Menurutnya kejadian bencana banjir bandang umumnya sangat mendadak. Terlebih lintas sungai yang pendek ini membuat waktu evakuasi sangat singkat meski sudah ada peringatan dini. Ditambah lagi peristiwa banjir bandang berlangsung di malam hari. 

“Bila tiga hari hujan berturut-turut maka bisa berisiko banjir sehingga harus waspada,” katanya.

Suratman menjelaskan sebagai langkah meningkatkan kesadaran masyarakat dalam mengantisipasi banjir bandang dan luapan air di sekitar sungai, ia mengusulkan perlu dilakukan edukasi. Salah satunya melalui pembentukan srikandi sungai dan sekolah sungai. 

Suratman mengatakan program yang selama ini difokuskan pada  DAS yang panjang dan di pulau-pulau besar. Namun dengan kejadian banjir di pulau-pulau kecil di wilayah NTT ini bisa juga diterapkan dan akan menggandeng universitas lokal untuk bekerja sama.

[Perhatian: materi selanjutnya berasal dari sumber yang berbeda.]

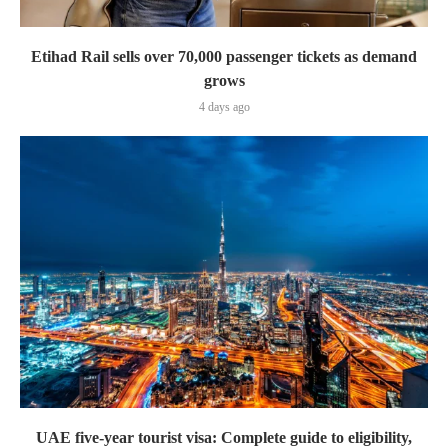
Etihad Rail sells over 70,000 passenger tickets as demand
grows
4 days ago
UAE five-year tourist visa: Complete guide to eligibility,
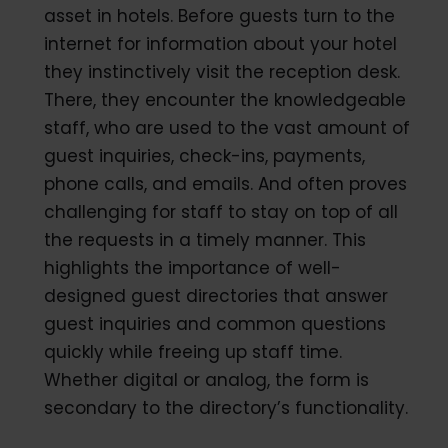
asset in hotels. Before guests turn to the
internet for information about your hotel
they instinctively visit the reception desk.
There, they encounter the knowledgeable
staff, who are used to the vast amount of
guest inquiries, check-ins, payments,
phone calls, and emails. And often proves
challenging for staff to stay on top of all
the requests in a timely manner. This
highlights the importance of well-
designed guest directories that answer
guest inquiries and common questions
quickly while freeing up staff time.
Whether digital or analog, the form is
secondary to the directory’s functionality.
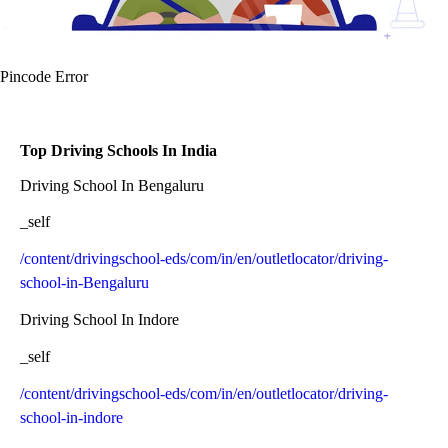
Pincode Error
Top Driving Schools In India
Driving School In Bengaluru
_self
/content/drivingschool-eds/com/in/en/outletlocator/driving-
school-in-Bengaluru
Driving School In Indore
_self
/content/drivingschool-eds/com/in/en/outletlocator/driving-
school-in-indore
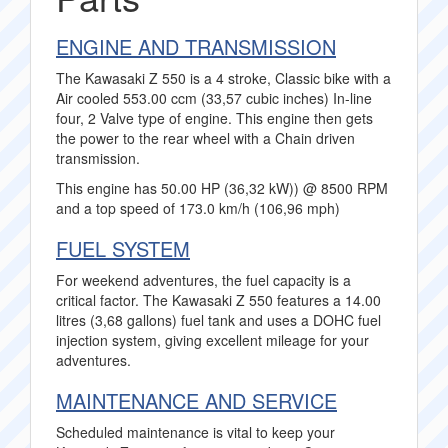
ENGINE AND TRANSMISSION
The Kawasaki Z 550 is a 4 stroke, Classic bike with a
Air cooled 553.00 ccm (33,57 cubic inches) In-line
four, 2 Valve type of engine. This engine then gets
the power to the rear wheel with a Chain driven
transmission.
This engine has 50.00 HP (36,32 kW)) @ 8500 RPM
and a top speed of 173.0 km/h (106,96 mph)
FUEL SYSTEM
For weekend adventures, the fuel capacity is a
critical factor. The Kawasaki Z 550 features a 14.00
litres (3,68 gallons) fuel tank and uses a DOHC fuel
injection system, giving excellent mileage for your
adventures.
MAINTENANCE AND SERVICE
Scheduled maintenance is vital to keep your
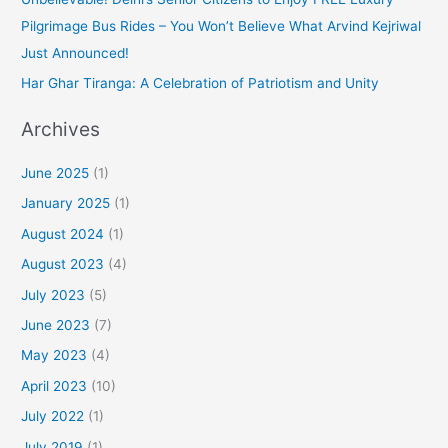
Pilgrimage Bus Rides – You Won’t Believe What Arvind Kejriwal
Just Announced!
Har Ghar Tiranga: A Celebration of Patriotism and Unity
Archives
June 2025
(1)
January 2025
(1)
August 2024
(1)
August 2023
(4)
July 2023
(5)
June 2023
(7)
May 2023
(4)
April 2023
(10)
July 2022
(1)
July 2019
(1)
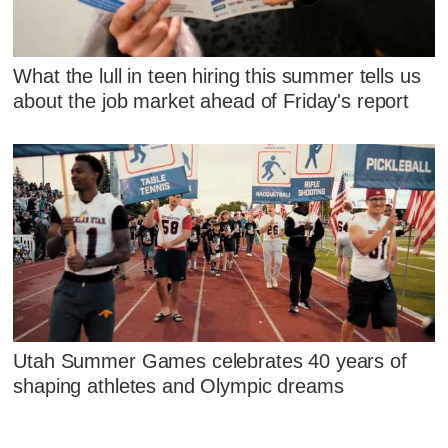
What the lull in teen hiring this summer tells us
about the job market ahead of Friday's report
Utah Summer Games celebrates 40 years of
shaping athletes and Olympic dreams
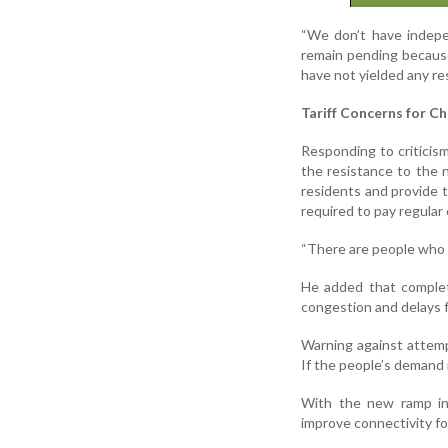
“We don’t have indepe
remain pending becaus
have not yielded any res
Tariff Concerns for C
Responding to criticis
the resistance to the n
residents and provide t
required to pay regular
“There are people who d
He added that complet
congestion and delays fo
Warning against attemp
If the people’s demand is
With the new ramp in 
improve connectivity fo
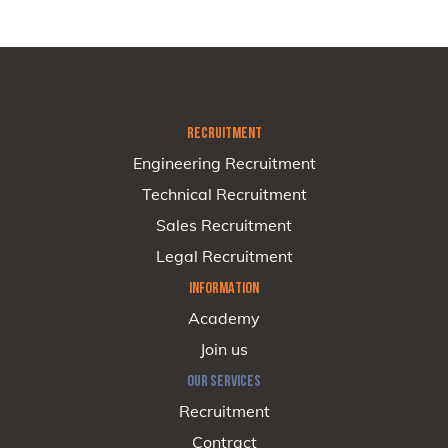
RECRUITMENT
Engineering Recruitment
Technical Recruitment
Sales Recruitment
Legal Recruitment
INFORMATION
Academy
Join us
OUR SERVICES
Recruitment
Contract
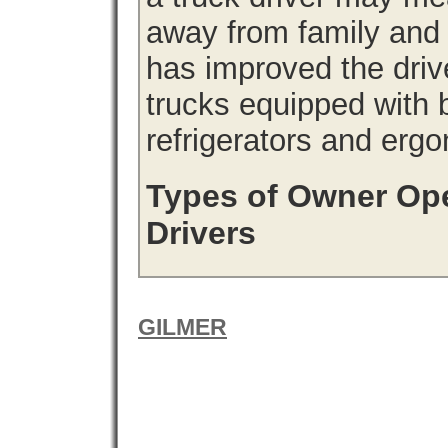
away from family and
has improved the driv
trucks equipped with b
refrigerators and erg
Types of Owner Ope
Drivers
GILMER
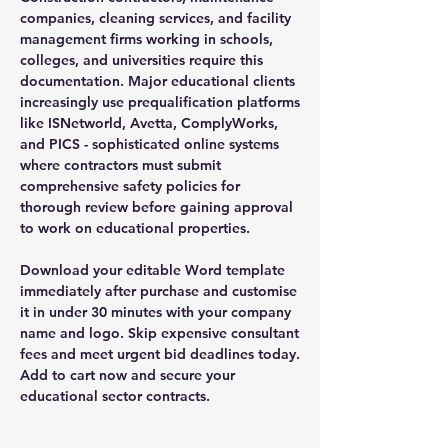
companies, cleaning services, and facility
management firms working in schools,
colleges, and universities require this
documentation. Major educational clients
increasingly use prequalification platforms
like ISNetworld, Avetta, ComplyWorks,
and PICS - sophisticated online systems
where contractors must submit
comprehensive safety policies for
thorough review before gaining approval
to work on educational properties.
Download your editable Word template
immediately after purchase and customise
it in under 30 minutes with your company
name and logo. Skip expensive consultant
fees and meet urgent bid deadlines today.
Add to cart now and secure your
educational sector contracts.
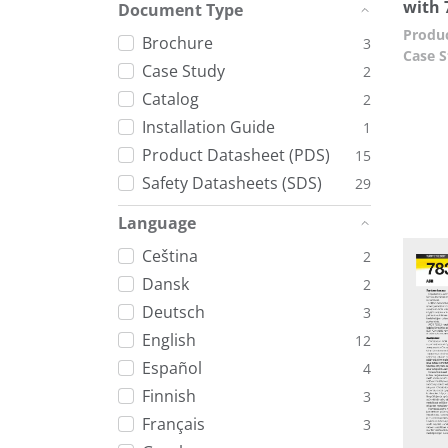
with 
Document Type
Produc
Brochure
3
Case S
Case Study
2
Catalog
2
Installation Guide
1
Product Datasheet (PDS)
15
Safety Datasheets (SDS)
29
Language
Ceština
2
Dansk
2
Deutsch
3
English
12
Español
4
Finnish
3
Français
3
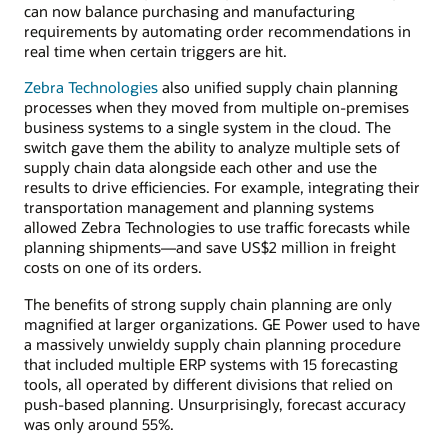
can now balance purchasing and manufacturing
requirements by automating order recommendations in
real time when certain triggers are hit.
Zebra Technologies
also unified supply chain planning
processes when they moved from multiple on-premises
business systems to a single system in the cloud. The
switch gave them the ability to analyze multiple sets of
supply chain data alongside each other and use the
results to drive efficiencies. For example, integrating their
transportation management and planning systems
allowed Zebra Technologies to use traffic forecasts while
planning shipments—and save US$2 million in freight
costs on one of its orders.
The benefits of strong supply chain planning are only
magnified at larger organizations. GE Power used to have
a massively unwieldy supply chain planning procedure
that included multiple ERP systems with 15 forecasting
tools, all operated by different divisions that relied on
push-based planning. Unsurprisingly, forecast accuracy
was only around 55%.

“Lewat srikandi sungai dan sekolah sungai kita akan membentuk relawan rakyat untuk pencegahan bencana banjir melalui kegiatan edukasi dan penyadaran, aksi konservasi, kegiatan ekonomi kreatif di sekitar sungai,” katanya yang juga inisiator program srikandi sungai di Indonesia.

Ia berharap ada  dukungan dari pemerintah pusat dan daerah agar program pembentukan relawan sungai bisa tersebar di seluruh daerah.